**GIVEN ENTRIES**

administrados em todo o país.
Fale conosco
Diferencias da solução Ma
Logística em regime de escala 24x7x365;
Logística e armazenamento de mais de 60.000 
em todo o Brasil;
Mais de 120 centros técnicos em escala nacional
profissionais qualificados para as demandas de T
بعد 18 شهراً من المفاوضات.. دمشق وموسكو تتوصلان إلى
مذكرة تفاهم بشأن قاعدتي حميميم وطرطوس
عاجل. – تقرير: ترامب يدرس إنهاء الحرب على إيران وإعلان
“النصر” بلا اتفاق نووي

...

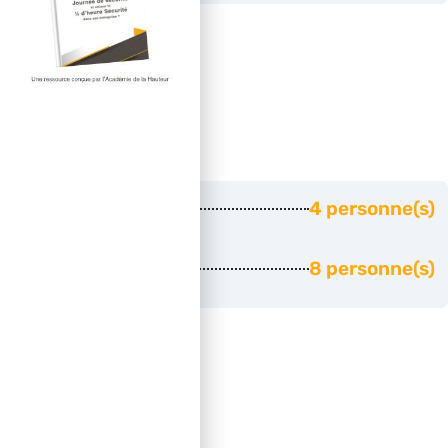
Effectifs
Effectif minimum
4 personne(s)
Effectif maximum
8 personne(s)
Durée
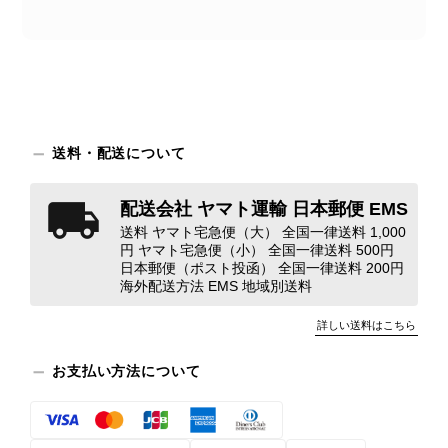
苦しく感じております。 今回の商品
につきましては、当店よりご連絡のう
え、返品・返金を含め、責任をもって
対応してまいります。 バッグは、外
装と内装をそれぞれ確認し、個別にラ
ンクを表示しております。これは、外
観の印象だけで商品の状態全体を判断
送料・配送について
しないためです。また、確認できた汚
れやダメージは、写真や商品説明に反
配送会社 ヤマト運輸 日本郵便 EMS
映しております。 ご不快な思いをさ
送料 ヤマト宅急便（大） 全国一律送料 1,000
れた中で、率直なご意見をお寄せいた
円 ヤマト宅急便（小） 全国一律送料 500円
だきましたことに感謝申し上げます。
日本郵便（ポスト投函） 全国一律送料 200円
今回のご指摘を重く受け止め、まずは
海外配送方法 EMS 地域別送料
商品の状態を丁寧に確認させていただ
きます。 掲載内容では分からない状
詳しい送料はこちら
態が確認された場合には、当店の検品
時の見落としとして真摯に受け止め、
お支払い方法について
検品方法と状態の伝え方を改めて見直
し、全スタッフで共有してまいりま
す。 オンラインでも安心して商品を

**TASK INSTRUCTIONS**
Which lines of the records above contain the word "escala"? Report each one in full.

**RESULT OF THE TASK**
Logística em regime de escala 24x7x365;
Mais de 120 centros técnicos em escala nacional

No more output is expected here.